*** Opening Dataset records ***

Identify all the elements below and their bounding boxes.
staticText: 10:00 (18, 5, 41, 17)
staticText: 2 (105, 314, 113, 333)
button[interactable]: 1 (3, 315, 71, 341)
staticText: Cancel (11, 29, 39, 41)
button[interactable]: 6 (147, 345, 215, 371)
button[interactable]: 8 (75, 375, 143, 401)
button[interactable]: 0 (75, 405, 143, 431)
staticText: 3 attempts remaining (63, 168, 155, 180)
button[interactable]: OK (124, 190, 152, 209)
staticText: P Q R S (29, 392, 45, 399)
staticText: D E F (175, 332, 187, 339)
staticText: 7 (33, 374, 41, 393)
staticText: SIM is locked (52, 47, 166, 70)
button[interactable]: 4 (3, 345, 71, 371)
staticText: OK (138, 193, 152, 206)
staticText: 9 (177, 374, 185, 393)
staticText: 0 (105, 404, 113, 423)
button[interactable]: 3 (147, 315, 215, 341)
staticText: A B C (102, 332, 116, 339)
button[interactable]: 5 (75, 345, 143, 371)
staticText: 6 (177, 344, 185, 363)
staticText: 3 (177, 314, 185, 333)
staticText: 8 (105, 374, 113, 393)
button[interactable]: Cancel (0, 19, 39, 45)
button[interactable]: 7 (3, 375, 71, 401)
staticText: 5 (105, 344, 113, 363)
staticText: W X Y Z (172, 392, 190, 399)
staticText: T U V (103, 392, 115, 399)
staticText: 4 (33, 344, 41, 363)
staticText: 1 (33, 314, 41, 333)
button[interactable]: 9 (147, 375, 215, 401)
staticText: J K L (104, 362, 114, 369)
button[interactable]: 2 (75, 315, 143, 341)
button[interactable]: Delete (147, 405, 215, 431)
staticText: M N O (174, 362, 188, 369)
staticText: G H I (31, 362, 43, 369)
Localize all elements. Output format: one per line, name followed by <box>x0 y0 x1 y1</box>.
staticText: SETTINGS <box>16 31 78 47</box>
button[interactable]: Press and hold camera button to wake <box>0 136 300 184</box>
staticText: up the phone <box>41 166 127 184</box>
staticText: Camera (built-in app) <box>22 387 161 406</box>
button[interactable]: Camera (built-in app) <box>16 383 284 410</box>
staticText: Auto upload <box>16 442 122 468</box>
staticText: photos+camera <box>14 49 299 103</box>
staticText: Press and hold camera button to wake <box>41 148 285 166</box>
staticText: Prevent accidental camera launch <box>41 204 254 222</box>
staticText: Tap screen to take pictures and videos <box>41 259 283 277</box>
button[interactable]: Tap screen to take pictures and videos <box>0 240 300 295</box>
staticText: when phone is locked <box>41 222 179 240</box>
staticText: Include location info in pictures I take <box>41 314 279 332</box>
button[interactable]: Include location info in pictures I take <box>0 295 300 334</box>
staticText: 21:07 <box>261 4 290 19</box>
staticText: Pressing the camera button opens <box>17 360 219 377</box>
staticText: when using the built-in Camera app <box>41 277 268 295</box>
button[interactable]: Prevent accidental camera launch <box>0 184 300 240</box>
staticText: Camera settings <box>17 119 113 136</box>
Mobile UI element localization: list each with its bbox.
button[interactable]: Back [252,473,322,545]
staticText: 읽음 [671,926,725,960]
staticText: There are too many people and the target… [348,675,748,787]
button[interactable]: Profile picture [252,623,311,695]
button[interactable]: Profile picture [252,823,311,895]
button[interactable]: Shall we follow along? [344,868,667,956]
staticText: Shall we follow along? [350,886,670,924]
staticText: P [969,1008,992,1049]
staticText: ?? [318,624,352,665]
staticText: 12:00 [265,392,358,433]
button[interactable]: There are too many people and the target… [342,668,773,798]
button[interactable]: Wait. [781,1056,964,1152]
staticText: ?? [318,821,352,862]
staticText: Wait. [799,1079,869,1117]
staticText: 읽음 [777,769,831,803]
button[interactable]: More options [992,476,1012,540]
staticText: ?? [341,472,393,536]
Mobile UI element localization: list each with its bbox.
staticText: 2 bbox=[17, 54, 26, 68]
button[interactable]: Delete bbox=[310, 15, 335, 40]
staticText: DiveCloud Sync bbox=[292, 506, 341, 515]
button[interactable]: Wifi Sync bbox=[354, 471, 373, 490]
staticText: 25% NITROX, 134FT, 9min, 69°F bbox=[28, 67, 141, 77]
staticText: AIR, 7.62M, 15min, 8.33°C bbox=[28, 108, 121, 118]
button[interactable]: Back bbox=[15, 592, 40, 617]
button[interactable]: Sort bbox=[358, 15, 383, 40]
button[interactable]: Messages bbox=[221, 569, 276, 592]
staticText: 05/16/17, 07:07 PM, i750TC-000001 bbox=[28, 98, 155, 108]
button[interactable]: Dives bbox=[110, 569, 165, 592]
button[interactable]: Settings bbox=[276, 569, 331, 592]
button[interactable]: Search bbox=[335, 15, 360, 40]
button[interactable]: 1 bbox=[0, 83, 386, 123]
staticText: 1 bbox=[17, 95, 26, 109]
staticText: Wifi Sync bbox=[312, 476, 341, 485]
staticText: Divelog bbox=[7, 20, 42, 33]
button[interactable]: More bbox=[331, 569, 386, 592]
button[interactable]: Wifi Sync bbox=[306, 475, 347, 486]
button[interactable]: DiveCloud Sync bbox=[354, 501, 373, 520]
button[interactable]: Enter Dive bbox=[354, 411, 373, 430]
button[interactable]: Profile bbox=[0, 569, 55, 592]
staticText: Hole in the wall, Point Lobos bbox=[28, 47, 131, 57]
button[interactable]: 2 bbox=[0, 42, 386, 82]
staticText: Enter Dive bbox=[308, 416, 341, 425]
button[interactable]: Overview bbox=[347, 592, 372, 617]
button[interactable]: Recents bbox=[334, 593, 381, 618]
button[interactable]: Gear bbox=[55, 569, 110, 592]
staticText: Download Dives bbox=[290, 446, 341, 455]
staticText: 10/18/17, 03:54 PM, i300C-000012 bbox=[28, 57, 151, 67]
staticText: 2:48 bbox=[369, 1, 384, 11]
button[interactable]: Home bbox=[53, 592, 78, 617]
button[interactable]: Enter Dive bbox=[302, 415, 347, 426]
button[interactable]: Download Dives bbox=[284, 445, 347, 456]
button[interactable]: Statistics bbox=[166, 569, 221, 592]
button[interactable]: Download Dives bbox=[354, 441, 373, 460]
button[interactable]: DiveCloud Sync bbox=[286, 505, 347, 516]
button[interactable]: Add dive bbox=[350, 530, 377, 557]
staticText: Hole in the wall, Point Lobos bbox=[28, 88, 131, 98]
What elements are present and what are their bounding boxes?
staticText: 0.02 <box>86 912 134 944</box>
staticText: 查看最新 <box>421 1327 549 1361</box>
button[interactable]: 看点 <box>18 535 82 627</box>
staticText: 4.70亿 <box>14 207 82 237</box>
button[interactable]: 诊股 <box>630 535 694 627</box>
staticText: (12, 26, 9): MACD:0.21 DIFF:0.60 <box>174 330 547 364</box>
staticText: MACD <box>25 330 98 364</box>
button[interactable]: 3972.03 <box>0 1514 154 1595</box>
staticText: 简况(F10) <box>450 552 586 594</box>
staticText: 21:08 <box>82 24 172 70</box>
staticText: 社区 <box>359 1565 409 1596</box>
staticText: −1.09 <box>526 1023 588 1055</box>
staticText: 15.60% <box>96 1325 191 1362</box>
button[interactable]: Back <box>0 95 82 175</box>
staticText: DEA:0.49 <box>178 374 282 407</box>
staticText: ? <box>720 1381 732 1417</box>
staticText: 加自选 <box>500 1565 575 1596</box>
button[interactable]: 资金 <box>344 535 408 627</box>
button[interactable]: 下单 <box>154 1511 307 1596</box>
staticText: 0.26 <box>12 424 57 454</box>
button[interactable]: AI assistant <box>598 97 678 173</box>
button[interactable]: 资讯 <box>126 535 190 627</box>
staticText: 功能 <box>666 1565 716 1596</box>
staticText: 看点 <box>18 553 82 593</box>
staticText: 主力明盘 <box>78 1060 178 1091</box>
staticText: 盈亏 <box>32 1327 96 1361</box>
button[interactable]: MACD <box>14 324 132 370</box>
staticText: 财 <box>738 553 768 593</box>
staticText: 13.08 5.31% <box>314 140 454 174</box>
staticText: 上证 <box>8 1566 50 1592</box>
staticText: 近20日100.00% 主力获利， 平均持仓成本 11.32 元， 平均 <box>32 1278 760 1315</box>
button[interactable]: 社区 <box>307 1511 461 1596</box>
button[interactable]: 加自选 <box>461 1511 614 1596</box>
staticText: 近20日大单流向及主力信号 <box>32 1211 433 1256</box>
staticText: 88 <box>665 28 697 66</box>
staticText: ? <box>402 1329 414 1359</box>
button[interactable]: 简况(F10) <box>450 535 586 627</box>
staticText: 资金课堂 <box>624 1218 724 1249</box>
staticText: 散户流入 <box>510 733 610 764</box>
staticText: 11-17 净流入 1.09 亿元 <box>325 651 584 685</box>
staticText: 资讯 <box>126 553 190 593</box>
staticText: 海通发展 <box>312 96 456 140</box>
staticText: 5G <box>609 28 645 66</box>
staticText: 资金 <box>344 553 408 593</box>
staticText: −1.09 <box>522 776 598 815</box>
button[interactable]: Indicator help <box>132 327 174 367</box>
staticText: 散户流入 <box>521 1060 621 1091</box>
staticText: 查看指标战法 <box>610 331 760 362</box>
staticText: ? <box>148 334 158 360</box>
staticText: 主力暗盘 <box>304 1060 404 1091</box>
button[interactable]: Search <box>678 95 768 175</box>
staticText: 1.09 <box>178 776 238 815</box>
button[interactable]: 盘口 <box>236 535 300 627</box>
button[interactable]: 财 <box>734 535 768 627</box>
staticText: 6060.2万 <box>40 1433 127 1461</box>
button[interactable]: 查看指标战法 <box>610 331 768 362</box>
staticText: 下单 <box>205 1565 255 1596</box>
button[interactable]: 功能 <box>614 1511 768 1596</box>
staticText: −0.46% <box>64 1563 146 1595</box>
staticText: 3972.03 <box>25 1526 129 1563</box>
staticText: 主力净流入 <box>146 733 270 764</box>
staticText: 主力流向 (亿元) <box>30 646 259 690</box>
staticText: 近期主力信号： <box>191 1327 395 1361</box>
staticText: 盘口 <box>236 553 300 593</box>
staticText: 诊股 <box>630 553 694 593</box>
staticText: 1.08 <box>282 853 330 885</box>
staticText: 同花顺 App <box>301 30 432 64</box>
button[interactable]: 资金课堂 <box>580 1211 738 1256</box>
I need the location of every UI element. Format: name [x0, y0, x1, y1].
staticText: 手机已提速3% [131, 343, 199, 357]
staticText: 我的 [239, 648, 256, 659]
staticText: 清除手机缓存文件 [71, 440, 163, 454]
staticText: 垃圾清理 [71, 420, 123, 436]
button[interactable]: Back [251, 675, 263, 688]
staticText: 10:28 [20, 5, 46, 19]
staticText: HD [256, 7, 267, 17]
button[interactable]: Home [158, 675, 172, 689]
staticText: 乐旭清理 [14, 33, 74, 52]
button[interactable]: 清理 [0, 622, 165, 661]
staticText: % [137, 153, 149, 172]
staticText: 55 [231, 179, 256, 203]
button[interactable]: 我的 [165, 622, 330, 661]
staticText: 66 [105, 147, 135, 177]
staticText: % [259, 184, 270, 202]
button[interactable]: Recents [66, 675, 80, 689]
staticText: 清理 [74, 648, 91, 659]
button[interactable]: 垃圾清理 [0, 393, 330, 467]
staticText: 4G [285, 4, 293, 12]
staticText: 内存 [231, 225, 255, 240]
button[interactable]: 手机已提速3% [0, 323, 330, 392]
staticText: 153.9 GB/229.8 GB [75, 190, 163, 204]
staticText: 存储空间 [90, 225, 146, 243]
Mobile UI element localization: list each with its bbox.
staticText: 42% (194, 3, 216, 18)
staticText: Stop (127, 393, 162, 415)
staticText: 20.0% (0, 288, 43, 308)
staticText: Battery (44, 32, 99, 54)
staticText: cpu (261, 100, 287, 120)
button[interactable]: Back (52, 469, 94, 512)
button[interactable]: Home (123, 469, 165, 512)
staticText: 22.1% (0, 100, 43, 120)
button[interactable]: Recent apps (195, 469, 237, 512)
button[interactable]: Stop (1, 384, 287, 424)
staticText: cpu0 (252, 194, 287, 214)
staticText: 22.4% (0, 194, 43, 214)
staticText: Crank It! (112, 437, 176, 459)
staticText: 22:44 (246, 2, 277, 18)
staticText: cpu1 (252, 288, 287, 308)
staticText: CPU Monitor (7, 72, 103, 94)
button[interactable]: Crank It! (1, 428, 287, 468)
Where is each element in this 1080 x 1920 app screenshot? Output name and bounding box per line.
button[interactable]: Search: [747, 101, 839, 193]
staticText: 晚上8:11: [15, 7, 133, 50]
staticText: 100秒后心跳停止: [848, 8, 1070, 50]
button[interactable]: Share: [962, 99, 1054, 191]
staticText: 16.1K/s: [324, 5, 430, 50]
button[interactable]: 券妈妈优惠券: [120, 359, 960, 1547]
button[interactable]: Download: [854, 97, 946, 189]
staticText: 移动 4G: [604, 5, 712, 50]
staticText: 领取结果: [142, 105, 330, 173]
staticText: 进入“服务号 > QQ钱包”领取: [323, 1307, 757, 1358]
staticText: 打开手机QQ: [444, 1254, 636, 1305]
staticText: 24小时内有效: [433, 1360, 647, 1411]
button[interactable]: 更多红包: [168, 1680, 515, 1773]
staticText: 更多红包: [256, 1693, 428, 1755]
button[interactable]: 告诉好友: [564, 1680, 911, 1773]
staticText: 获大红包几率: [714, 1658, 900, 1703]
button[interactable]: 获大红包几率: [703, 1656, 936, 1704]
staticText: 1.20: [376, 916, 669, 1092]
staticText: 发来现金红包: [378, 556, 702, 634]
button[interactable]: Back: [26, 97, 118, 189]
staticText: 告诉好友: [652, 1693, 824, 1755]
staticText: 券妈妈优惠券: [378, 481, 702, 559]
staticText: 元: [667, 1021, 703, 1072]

*** Closing Dataset records ***

## Problem
Look through the entries above; copy each line where the string "Lobos" appears.

## Result of this task
staticText: Hole in the wall, Point Lobos bbox=[28, 47, 131, 57]
staticText: Hole in the wall, Point Lobos bbox=[28, 88, 131, 98]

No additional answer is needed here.